Color may also have something to do with the context of memory, like
how it is easier to remember information if we remember where
we were, the place in which something can be remembered.

synestesia (sic) is an interesting color phenom...

By greg sargent (not verified) on 18 Feb 2009 #permalink

PS: in terms of the Maitri Space Awareness practices mentioned above, blue has a pacifying effect and red, a magnetizing.

Very true, colors reflects our feelings and its always linked to the colors we see in nature

blue for the sea and always vacation, relaxations is linked to it. and if you are relaxed i believe you think clearer and make better choices.

By nehad tadros (not verified) on 21 Feb 2009 #permalink

Colors can also change your mood and states of mind. Different shades and tones will evoke special unconscious and conscious psychopysiological reactions, positive or negative emotions, subjectively and sensitively affecting your mind-set from moment to moment. Mornings, afternoons always depending on your meaningful past emotional experiences. How interesting and colorful topic.

By Patti Pizzi (not verified) on 22 Feb 2009 #permalink

From an artist's point of view blue is the color of the sky, the biggest most perfect blank canvas.

Louise Moore

By Louise Moore (not verified) on 23 Feb 2009 #permalink

Relaxation and creativity,

brings to mind the 1910 lecture of the mathematician Henri Poincare' to the French psychological society (which is quoted in "Zen and the Art of Motorcycle Manitanence") His method was to cram the brain full of fact and existing knowledge, then go on a fortnight's hiking trip and voila! the answer to his questions appeared as he was boarding the bus for home.

By David Kerlick (not verified) on 26 Feb 2009 #permalink

Red for facts, blue for conceptual integration? Hmmm... How will this affect college student test performance on factual and conceptual questions? Average scores on exams should rise if I use red backgrounds for facts and blue backgrounds for conceptual syntheses in my powerpoint lectures. That's my hypothesis and I'm gonna test it....

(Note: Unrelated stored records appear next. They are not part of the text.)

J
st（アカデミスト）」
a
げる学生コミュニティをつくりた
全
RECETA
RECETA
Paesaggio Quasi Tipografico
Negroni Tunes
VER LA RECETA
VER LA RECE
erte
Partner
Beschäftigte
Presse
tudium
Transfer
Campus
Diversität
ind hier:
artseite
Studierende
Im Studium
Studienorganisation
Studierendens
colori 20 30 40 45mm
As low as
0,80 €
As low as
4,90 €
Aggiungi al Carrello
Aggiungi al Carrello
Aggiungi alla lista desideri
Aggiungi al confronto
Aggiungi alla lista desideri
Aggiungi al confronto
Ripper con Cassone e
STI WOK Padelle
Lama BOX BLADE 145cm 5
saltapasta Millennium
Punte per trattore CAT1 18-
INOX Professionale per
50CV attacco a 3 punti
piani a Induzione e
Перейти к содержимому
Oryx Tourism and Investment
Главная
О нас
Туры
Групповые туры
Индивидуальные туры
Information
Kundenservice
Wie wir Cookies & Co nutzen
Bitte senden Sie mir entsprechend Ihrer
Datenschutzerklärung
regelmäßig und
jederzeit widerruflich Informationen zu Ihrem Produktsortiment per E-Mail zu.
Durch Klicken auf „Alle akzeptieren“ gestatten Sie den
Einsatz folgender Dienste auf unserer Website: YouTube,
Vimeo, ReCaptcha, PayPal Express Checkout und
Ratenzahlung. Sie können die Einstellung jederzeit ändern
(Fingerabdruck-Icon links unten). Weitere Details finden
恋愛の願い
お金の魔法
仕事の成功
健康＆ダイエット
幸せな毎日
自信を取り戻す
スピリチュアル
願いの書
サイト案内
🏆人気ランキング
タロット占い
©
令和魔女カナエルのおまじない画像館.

By Neanderthal Man (not verified) on 02 Mar 2009 #permalink

Very interesting topic.
I am "in-thesis" with something very similar.
The collective unconscious association of color and sound.
It would help me out if you would take my online survey.
Only 4 questions and NO WRITING. Just click the answer you think is appropriate.
Go here:

By James Bell (not verified) on 30 Mar 2010 #permalink

This study is at variance with earlier ones where it was pretty clearly determined that a red room is more conducive to creativity/brainstorming, following the comment about it encouraging a slightly hyper state.

How do you account for the change? It worries me that, like so many other "facts", a change in some variable has rendered the earlier one untrue.